_Your instructions_.
Wherever the listing holds a picture, leave it out, and copy the remainder exactly.

_Exercise inputs_.

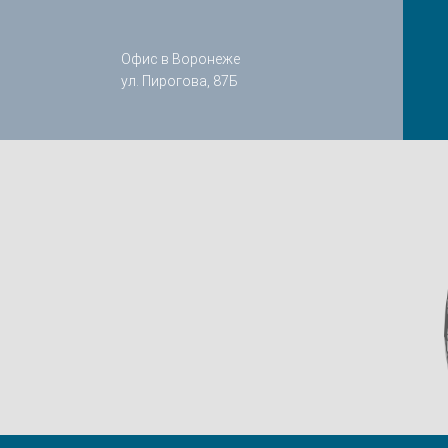
Офис в Воронеже
ул. Пирогова, 87Б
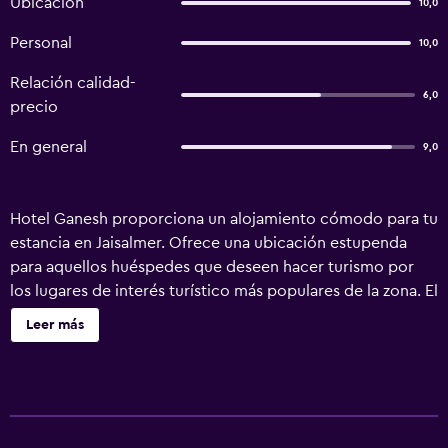
Ubicación
10,0
Personal
10,0
Relación calidad-
6,0
precio
En general
9,0
Hotel Ganesh proporciona un alojamiento cómodo para tu
estancia en Jaisalmer. Ofrece una ubicación estupenda
para aquellos huéspedes que deseen hacer turismo por
los lugares de interés turístico más populares de la zona. El
hotel pone a su disposición servicio de alquiler de coches
Leer más
y recepción 24 horas. En días soleados la terraza exterior
ofrece el entorno perfecto para relajarse. Hotel Ganesh
tiene 8 habitaciones y todas ellas disponen de una gran
variedad de instalaciones y servicios para que su estancia
sea cómoda. Todos los días los huéspedes del hotel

_Your response_.
Офис в Воронеже
ул. Пирогова, 87Б
Ubicación
10,0
Personal
10,0
Relación calidad-
6,0
precio
En general
9,0
Hotel Ganesh proporciona un alojamiento cómodo para tu
estancia en Jaisalmer. Ofrece una ubicación estupenda
para aquellos huéspedes que deseen hacer turismo por
los lugares de interés turístico más populares de la zona. El
hotel pone a su disposición servicio de alquiler de coches
Leer más
y recepción 24 horas. En días soleados la terraza exterior
ofrece el entorno perfecto para relajarse. Hotel Ganesh
tiene 8 habitaciones y todas ellas disponen de una gran
variedad de instalaciones y servicios para que su estancia
sea cómoda. Todos los días los huéspedes del hotel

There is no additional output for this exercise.